◆ **INSTRUCTIONS TO FOLLOW**
Return all lines in the data where the string "access" can be found.

◆ **DATA SHOWN**
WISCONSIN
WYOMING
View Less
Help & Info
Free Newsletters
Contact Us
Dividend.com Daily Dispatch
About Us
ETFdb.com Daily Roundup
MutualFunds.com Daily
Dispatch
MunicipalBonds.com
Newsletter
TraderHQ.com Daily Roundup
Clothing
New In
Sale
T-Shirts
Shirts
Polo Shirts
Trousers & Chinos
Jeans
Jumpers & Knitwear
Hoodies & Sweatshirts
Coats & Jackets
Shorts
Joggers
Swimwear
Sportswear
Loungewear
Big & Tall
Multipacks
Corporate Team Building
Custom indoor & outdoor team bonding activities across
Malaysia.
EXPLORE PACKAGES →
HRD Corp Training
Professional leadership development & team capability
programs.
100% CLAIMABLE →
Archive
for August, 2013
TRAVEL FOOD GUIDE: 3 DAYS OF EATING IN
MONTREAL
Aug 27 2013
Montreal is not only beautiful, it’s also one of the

---

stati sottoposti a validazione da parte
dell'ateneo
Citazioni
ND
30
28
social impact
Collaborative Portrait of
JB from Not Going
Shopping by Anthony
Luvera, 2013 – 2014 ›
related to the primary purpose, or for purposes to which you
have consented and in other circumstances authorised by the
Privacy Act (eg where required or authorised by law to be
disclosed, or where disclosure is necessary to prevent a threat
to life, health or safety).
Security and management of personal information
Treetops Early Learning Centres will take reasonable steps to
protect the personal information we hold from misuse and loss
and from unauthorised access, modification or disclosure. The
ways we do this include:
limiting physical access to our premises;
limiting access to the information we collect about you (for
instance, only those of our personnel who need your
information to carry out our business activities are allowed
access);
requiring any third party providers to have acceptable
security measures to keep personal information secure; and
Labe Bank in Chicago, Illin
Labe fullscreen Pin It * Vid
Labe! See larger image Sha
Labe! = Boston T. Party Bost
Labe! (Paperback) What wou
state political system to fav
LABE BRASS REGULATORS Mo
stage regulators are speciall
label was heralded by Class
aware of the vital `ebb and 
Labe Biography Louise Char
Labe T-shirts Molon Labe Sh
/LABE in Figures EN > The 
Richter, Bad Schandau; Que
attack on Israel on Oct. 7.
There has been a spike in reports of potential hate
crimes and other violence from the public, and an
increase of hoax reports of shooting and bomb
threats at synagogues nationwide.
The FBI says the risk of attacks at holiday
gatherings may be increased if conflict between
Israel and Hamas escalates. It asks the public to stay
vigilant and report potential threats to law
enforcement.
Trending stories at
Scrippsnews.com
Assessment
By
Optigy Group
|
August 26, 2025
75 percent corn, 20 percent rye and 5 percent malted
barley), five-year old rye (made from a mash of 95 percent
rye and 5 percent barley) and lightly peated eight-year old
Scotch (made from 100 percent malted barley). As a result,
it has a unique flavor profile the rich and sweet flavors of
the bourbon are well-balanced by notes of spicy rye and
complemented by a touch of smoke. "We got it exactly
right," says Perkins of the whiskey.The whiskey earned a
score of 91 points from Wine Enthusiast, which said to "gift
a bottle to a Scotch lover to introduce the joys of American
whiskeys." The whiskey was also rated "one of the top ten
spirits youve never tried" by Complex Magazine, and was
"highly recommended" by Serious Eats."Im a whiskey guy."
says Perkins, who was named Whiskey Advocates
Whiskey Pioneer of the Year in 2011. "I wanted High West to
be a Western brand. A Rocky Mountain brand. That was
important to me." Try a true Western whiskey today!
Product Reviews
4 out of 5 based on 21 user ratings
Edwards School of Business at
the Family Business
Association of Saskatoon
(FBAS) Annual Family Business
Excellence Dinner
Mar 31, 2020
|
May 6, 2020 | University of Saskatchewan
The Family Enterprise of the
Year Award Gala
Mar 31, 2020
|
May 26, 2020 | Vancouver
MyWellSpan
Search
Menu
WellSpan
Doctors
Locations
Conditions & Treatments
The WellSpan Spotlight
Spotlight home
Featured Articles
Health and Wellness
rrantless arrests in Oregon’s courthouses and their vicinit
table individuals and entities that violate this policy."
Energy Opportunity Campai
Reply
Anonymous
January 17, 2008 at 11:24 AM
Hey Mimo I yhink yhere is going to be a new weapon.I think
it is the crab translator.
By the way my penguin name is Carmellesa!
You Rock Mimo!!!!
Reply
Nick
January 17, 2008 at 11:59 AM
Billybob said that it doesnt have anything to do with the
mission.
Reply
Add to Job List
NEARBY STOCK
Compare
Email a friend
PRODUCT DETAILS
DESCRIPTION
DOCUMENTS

==

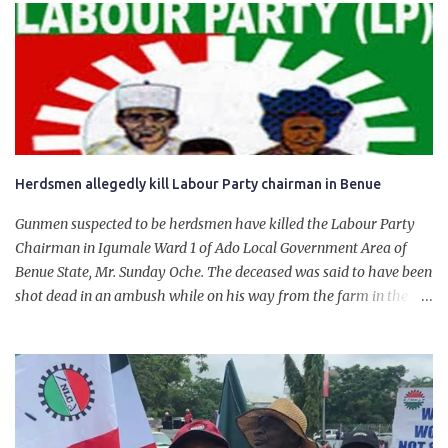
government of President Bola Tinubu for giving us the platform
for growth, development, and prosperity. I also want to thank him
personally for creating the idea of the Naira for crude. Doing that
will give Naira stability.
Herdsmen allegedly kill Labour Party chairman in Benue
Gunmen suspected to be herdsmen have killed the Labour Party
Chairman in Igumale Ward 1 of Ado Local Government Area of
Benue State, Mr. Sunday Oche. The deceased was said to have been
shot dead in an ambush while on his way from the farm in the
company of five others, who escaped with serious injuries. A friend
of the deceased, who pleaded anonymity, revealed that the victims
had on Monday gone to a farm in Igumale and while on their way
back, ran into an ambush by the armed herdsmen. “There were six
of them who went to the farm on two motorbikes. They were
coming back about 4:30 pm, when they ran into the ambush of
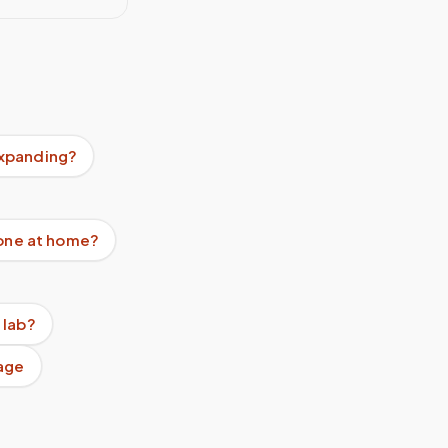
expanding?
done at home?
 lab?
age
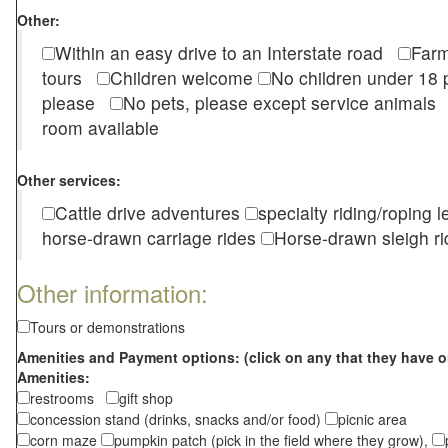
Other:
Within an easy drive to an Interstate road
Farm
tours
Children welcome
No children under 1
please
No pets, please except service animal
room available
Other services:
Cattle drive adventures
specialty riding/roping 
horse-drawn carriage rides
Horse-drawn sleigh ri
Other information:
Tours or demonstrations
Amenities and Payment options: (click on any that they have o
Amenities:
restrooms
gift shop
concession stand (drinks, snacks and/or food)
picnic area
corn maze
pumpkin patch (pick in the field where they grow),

◆ **RESPONSE BOX**
and from unauthorised access, modification or disclosure. The
limiting physical access to our premises;
limiting access to the information we collect about you (for
access);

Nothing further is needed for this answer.